Scott Kringstad, left, and Jeff Melgaard, new owners of Construction Engineers, Grand Forks based firm. Jesse Trelstad/ Grand Forks Herald
Scott Kringstad and Jeff Melgaard have had plenty of time to prepare for their new jobs.
The two longtime employees of Construction Engineers took over as owners of the Grand Forks-based firm at the beginning of the year, marking the completion of a 10-year transition plan they had with its founders, brothers John and Kurt Eickhof.
“These kind of events have to be planned. You can’t just flip a switch and change company ownership,” John Eickhof said. “We have two fantastic young men who are leading that company now.”
Kringstad and Melgaard, who are now president and vice president, respectively, of Construction Engineers, are leading a firm that has its fingerprints on commercial, public and industrial buildings all over the Grand Forks region, such as the East Grand Forks City Hall, office buildings and health care facilities, and the recent remodel of the UND School of Law.
The two new owners have been with the company for their entire professional careers—Kringstad for roughly 20 years, and Melgaard for 16—and have helped steer it through significant periods of growth after the 1997 Red River flood and the oil boom in western North Dakota. It now has five offices across North Dakota and another in Bemidji.
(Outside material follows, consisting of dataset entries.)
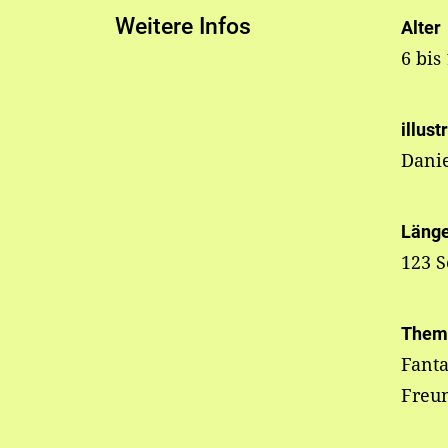
Weitere Infos
Alter
6 bis
illust
Danie
Läng
123 S
Them
Fanta
Freun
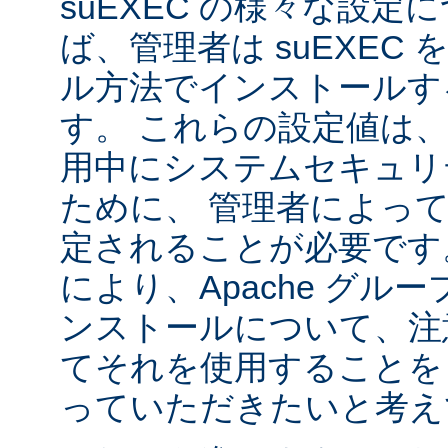
suEXEC の様々な設
ば、管理者は suEXEC
ル方法でインストールす
す。 これらの設定値は、s
用中にシステムセキュリ
ために、 管理者によっ
定されることが必要です
により、Apache グルー
ンストールについて、注
てそれを使用することを
っていただきたいと考え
“They’re the guys who helped us build that company into what it is today,” John Eickhof said. The two founders still will have advisory and business development roles with the company.
The new owners, meanwhile, said they plan to continue the course laid out by the Eickhofs, whom they praised for having the foresight to implement a long-range transition plan that provides the firm stability through the change.
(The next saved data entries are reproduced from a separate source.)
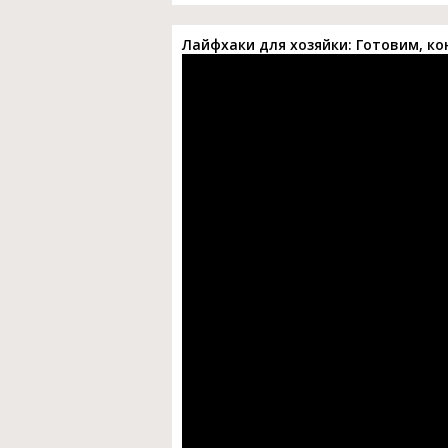
Лайфхаки для хозяйки: Готовим, к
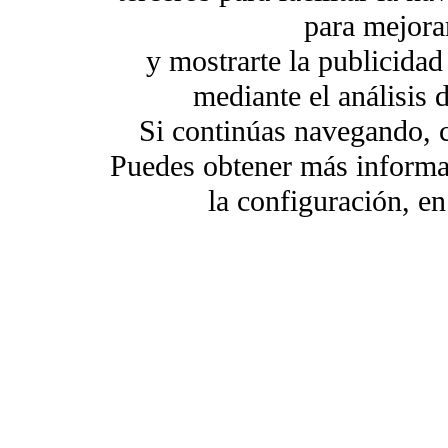
para mejorar
y mostrarte la publicidad
mediante el análisis 
Si continúas navegando, 
Puedes obtener más informa
la configuración, e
“This was an important step that John and Kurt took, and we appreciate that they did that for us,” Kringstad said.
Construction Engineers was founded 38 years ago and started with small remodeling projects—Eickhof remembers work on the storefront for the late clothier Sam Silverman as an early job.
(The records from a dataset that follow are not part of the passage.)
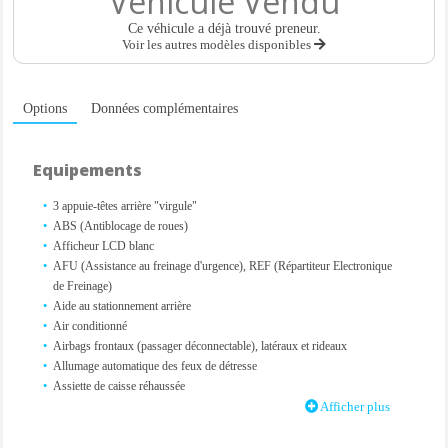
Véhicule Vendu
Ce véhicule a déjà trouvé preneur.
Voir les autres modèles disponibles
Options
Données complémentaires
Equipements
3 appuie-têtes arrière "virgule"
ABS (Antiblocage de roues)
Afficheur LCD blanc
AFU (Assistance au freinage d'urgence), REF (Répartiteur Electronique
de Freinage)
Aide au stationnement arrière
Air conditionné
Airbags frontaux (passager déconnectable), latéraux et rideaux
Allumage automatique des feux de détresse
Assiette de caisse réhaussée
Banquette arrière rabattable et fractionnable 1/3-2/3 à modularité magique
Afficher plus
Barres de toit peintes aluminium
Boîte à gants réfrigérable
But the firm gained a reputation over the years, Eickhof said, and saw a rush of projects in the aftermath of the Red River flood, such as school remodels and work on the Grand Forks water treatment plant.
Both Kringstad and Melgaard had experience in construction—Kringstad worked for a residential contractor in the Grafton, N.D., area as a teenager, and Melgaard, who grew up in Kenmare, N.D., worked at a lumberyard and on road projects before college. They both came to Construction Engineers around the time of the flood after graduating from North Dakota State University.
“We were a lot smaller company when I started,” Kringstad said. The firm has roughly tripled its employment since Kringstad started, he said.
They worked their way up in Construction Engineers, and Kringstad eventually became the vice president of estimating and Melgaard was hired as vice president of construction operations. They formalized a transition plan in 2006, Kringstad said.
“It gave us the time to prepare for this, learning all of the different business functions,” he said. “Over the last 10 years, we’ve been involved in the business functions, making the plans and setting our goals, preparing for the direction of the company that we all wanted it to go.”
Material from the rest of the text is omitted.